When I was a teenager I spent an entire summer writing a character, a follower of a God of vengeance, who swore revenge on an entire race of elves. Elves who are largely evil. I wrote the last two years of his life and in the process of doing so came to the personal conclusion that vengeance is always holding onto suffering for yourself. It carries with it inevitable anger that hurts, it’s unsatisfying in its conclusion, it has an unspoken rule that no one can be forgiven, especially not yourself. It’s picking at a scab so that it continues to bleed over and over again.
In the left there’s a kind of purity culture. A kind of idea that “you must never make a mistake or hold a wrong view or you’re an ASSHOLE and a bad person who deserves to be ousted”. It’s a reflection of the US punishment ethic for perceived sin. Where the punishment is isolation from the surroundings that push against the sin and confinement into circumstances that encourage, support, and perpetuate the sin. I’m using the word sin here to mean, broadly, anything undesirable.
You see a parallel to this idea in US drug abuse treatment. A lot of programs have a rule that when you are enrolled in the program you are disallowed to use drugs and if you do, you are summarily removed from the program. For engaging in the behavior for which you are seeking help, you lose that same help. This behavior of ousting, in contemporary popular drug abuse treatment and in the left as praiseworthy. Praise for revealing and punishing the sins of others. There’s some extent to which there’s a necessity in being aware of addressing the harms people cause one another and it feels like the wholesale dismissal of individuals for harm does little to nothing to resolve that harm continuing to be done to others or the harm inflicted on the perpetrator for their own sin.

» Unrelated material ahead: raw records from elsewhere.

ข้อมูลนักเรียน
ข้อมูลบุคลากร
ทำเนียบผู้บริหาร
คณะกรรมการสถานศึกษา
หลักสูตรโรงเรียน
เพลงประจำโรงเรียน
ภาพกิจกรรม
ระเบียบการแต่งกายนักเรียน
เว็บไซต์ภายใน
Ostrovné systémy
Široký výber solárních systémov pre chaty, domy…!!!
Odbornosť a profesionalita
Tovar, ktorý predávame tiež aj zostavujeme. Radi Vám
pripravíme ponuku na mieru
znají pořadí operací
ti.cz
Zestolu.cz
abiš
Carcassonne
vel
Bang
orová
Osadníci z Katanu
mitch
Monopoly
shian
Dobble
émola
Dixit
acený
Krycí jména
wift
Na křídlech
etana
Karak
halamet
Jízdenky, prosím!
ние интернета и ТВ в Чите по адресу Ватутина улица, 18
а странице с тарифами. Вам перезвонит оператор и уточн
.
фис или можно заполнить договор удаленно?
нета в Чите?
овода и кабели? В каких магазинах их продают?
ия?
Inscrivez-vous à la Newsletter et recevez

I’ve had people tell me that people don’t have a responsibility to people who cause harm. I feel like the question of responsibility isn’t the point I’m trying to address here. It feels like a question of compassion for the abuser. That I cannot simply condemn anyone, no matter how grievous their crime, to death or even isolation. For I myself know, I have been the criminal, the abuser and the perpetrator. Must I be put against the wall when the revolution comes? It often feels that way. No room for penance.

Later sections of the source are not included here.